--- Task inputs Enclosed Below ---

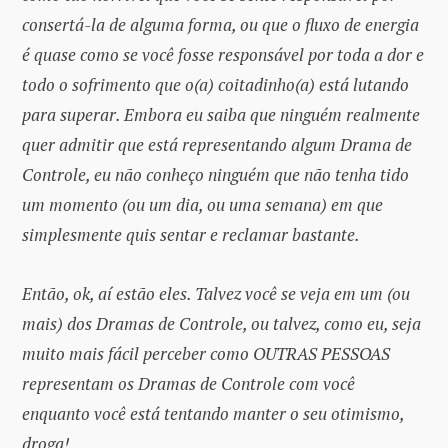
consertá-la de alguma forma, ou que o fluxo de energia
é quase como se você fosse responsável por toda a dor e
todo o sofrimento que o(a) coitadinho(a) está lutando
para superar. Embora eu saiba que ninguém realmente
quer admitir que está representando algum Drama de
Controle, eu não conheço ninguém que não tenha tido
um momento (ou um dia, ou uma semana) em que
simplesmente quis sentar e reclamar bastante.
Então, ok, aí estão eles. Talvez você se veja em um (ou
mais) dos Dramas de Controle, ou talvez, como eu, seja
muito mais fácil perceber como OUTRAS PESSOAS
representam os Dramas de Controle com você
enquanto você está tentando manter o seu otimismo,
droga!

--- End of Enclosed Task inputs ---

Exercise instructions
Your reply should repeat the entries above exactly, leaving the pictures out.

Answer box
consertá-la de alguma forma, ou que o fluxo de energia
é quase como se você fosse responsável por toda a dor e
todo o sofrimento que o(a) coitadinho(a) está lutando
para superar. Embora eu saiba que ninguém realmente
quer admitir que está representando algum Drama de
Controle, eu não conheço ninguém que não tenha tido
um momento (ou um dia, ou uma semana) em que
simplesmente quis sentar e reclamar bastante.
Então, ok, aí estão eles. Talvez você se veja em um (ou
mais) dos Dramas de Controle, ou talvez, como eu, seja
muito mais fácil perceber como OUTRAS PESSOAS
representam os Dramas de Controle com você
enquanto você está tentando manter o seu otimismo,
droga!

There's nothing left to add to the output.